■ **Problem details**: The records below hold a stretch from the line with "eSIM-kompatible" through the line with "Espacios cerrados con"; return exactly those lines, ends included, and nothing more.

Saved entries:

====

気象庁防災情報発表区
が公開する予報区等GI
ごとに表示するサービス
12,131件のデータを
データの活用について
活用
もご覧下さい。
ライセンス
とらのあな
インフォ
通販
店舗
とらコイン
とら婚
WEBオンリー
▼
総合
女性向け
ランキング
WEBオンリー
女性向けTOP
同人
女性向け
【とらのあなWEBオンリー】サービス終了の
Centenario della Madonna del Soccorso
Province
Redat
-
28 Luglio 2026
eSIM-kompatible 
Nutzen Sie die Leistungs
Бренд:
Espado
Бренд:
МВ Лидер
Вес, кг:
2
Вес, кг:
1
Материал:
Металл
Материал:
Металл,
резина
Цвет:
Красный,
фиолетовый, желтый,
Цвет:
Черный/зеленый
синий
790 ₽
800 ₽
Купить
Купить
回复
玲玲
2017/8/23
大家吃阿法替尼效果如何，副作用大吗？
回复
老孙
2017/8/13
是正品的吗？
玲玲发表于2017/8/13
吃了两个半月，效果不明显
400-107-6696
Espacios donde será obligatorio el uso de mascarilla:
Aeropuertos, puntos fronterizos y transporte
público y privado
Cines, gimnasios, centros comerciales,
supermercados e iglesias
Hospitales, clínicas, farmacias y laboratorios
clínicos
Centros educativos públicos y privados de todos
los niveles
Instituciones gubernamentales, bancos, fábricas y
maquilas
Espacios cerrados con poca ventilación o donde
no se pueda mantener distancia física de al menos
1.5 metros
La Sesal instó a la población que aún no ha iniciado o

====

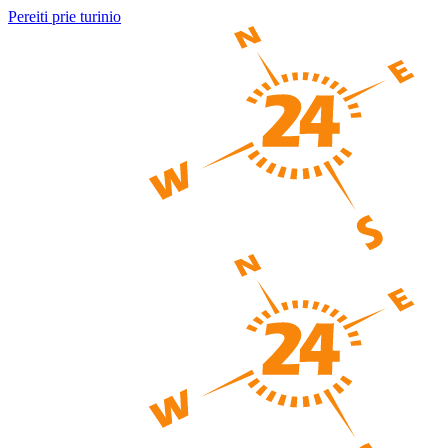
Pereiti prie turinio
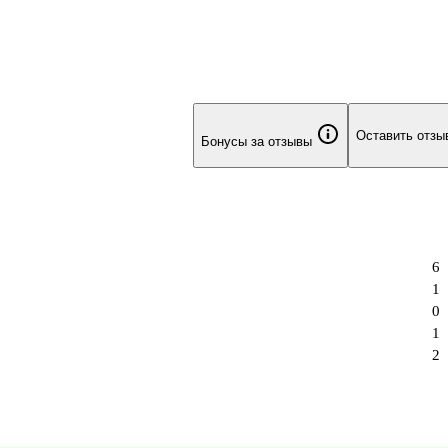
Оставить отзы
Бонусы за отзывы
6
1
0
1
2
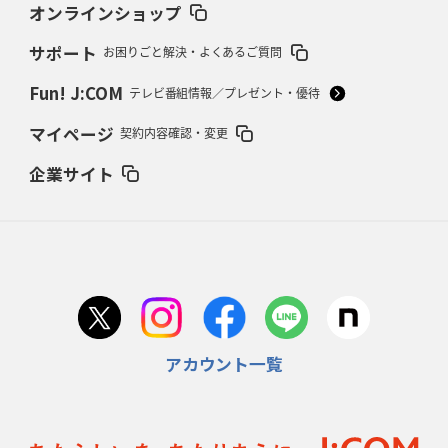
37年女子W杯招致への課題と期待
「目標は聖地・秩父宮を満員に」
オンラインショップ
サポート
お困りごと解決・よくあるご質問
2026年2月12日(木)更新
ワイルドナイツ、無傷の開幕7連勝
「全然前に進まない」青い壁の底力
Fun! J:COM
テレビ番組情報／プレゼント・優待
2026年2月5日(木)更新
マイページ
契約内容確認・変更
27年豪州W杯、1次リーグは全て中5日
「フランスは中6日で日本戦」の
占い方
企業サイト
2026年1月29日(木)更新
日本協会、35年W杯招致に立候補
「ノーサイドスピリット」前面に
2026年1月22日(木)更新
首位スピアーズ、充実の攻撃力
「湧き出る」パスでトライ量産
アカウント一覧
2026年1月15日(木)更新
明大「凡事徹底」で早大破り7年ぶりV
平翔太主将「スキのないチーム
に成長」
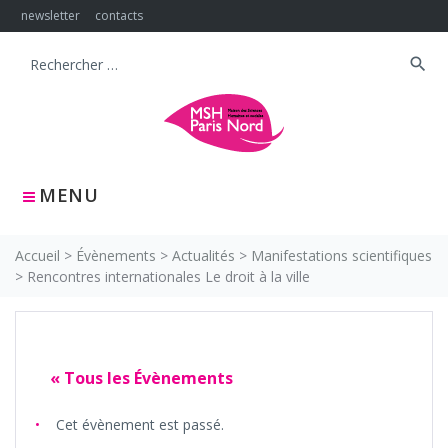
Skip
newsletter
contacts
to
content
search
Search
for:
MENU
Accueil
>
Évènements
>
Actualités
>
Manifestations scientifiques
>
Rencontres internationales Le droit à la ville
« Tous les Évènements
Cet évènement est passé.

====

■ **Exercise answer**:
eSIM-kompatible 
Nutzen Sie die Leistungs
Бренд:
Espado
Бренд:
МВ Лидер
Вес, кг:
2
Вес, кг:
1
Материал:
Металл
Материал:
Металл,
резина
Цвет:
Красный,
фиолетовый, желтый,
Цвет:
Черный/зеленый
синий
790 ₽
800 ₽
Купить
Купить
回复
玲玲
2017/8/23
大家吃阿法替尼效果如何，副作用大吗？
回复
老孙
2017/8/13
是正品的吗？
玲玲发表于2017/8/13
吃了两个半月，效果不明显
400-107-6696
Espacios donde será obligatorio el uso de mascarilla:
Aeropuertos, puntos fronterizos y transporte
público y privado
Cines, gimnasios, centros comerciales,
supermercados e iglesias
Hospitales, clínicas, farmacias y laboratorios
clínicos
Centros educativos públicos y privados de todos
los niveles
Instituciones gubernamentales, bancos, fábricas y
maquilas
Espacios cerrados con poca ventilación o donde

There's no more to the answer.